The task -
Check each line below for the word "your", and copy those that have it.

====== Records provided

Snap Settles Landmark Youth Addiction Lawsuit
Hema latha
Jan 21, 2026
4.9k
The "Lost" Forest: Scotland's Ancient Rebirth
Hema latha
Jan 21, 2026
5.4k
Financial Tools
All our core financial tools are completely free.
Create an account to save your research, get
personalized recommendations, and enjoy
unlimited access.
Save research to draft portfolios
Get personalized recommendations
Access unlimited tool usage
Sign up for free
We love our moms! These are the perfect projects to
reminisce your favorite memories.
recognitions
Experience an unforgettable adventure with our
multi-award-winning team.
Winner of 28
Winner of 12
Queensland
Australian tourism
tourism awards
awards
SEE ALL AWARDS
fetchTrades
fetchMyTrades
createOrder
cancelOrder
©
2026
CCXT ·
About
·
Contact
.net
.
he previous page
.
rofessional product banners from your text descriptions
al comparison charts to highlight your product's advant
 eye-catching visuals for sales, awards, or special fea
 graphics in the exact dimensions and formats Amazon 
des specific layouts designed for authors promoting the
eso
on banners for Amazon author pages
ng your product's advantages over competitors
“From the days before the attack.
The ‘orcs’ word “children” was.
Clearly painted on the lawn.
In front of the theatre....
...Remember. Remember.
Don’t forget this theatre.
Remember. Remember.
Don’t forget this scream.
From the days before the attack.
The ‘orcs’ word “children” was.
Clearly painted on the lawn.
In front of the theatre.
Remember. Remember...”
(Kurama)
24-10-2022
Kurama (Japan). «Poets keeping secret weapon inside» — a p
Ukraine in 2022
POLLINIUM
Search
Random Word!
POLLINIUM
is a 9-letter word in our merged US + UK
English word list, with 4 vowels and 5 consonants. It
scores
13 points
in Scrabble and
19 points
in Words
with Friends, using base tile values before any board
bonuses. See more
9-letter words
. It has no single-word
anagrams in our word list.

============

Response below -
Create an account to save your research, get
reminisce your favorite memories.
rofessional product banners from your text descriptions
al comparison charts to highlight your product's advant
ng your product's advantages over competitors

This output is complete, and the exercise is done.